Source data

***

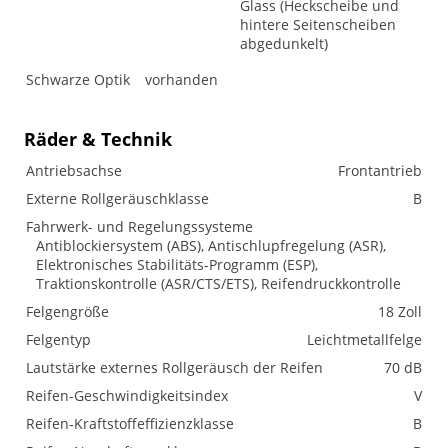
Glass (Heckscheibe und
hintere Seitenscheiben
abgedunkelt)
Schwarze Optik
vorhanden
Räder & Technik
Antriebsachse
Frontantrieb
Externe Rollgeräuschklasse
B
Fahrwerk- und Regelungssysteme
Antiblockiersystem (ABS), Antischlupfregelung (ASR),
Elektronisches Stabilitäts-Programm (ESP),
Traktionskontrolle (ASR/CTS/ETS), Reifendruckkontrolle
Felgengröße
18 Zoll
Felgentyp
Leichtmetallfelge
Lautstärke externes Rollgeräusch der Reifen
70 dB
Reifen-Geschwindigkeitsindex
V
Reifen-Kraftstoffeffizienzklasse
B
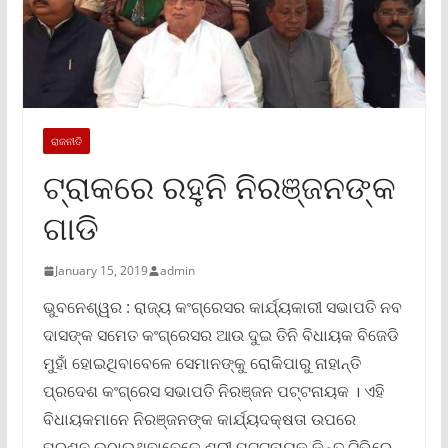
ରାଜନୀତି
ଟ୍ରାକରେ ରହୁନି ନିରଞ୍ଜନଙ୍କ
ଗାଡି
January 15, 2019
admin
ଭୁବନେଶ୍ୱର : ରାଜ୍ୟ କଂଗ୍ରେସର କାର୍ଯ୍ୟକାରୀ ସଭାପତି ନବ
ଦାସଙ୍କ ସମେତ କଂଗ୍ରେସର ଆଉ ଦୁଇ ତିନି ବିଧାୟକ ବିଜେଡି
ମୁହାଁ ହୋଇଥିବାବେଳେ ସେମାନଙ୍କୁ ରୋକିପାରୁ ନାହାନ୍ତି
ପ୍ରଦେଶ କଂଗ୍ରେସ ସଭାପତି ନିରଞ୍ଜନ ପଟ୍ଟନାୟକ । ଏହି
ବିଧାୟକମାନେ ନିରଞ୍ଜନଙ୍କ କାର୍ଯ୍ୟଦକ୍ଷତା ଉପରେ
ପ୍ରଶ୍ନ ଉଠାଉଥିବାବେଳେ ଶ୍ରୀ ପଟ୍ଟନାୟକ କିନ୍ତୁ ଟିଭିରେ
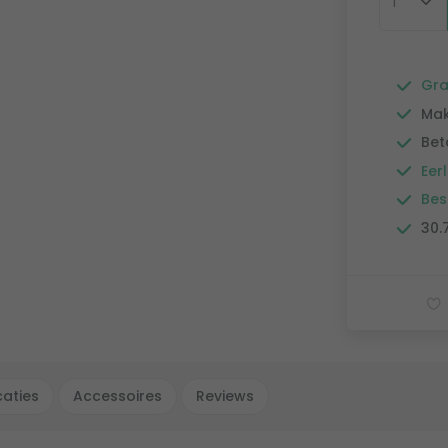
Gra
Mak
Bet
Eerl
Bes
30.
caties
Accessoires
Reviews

***

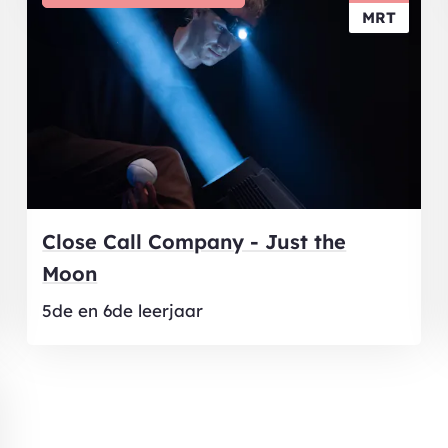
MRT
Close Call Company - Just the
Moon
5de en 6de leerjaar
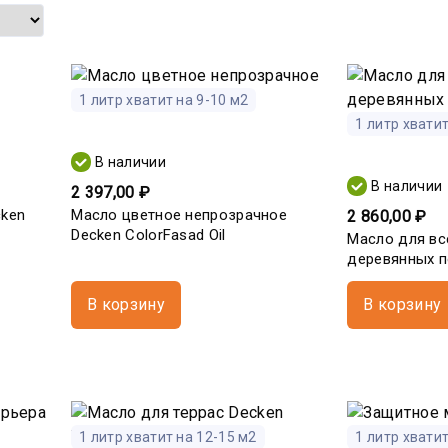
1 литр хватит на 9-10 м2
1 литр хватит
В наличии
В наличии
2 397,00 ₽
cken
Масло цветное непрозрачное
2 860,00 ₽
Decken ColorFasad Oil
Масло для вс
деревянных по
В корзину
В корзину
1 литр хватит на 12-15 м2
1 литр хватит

***

• **What to do**: Among the lines above, which contain the word "литр"? Copy every one.

• **Finished exercise**:
1 литр хватит на 9-10 м2
1 литр хватит
1 литр хватит на 12-15 м2
1 литр хватит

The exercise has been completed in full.